Do this before the next post

Go find the prompts in something you've built, or in an open source project that uses a model, and read them as the artifacts they are.

First, locate them. If they're in the middle of a source file, notice how they look: a wall of English inside quotes, indistinguishable from a comment, unreviewable in a diff. Notice, too, whether you can tell how they've changed over time. Try to find out what that prompt looked like a month ago. Observe how hard that is.

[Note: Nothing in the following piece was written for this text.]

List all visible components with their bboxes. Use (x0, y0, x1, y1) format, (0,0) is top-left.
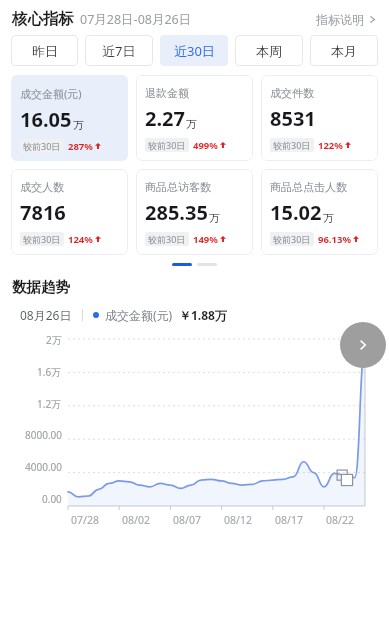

Then take one prompt and separate it, on paper, into the five parts from the start of this post. Where is the instruction, the role and constraints, the output format, the examples, the data? Now ask which of those five change on every call, which change weekly, and which change once a year. Anything you find in the same string with wildly different lifecycles is telling you where the seams should be.

Finally, and this is the one worth actually doing: read the prompt as a piece of writing, out loud. Is it clear? Is it contradictory? Does it tell the model what to do when it doesn't know, or does it leave that unspecified so that the model will invent something? Does the voice it describes match the voice of the product?

You are extremely likely to find that the most important text in your application was written carelessly by someone in a hurry, and that you are better qualified to improve it than they were. That realization is the beginning of owning this layer, and the layer is more important than almost anyone building on it currently believes.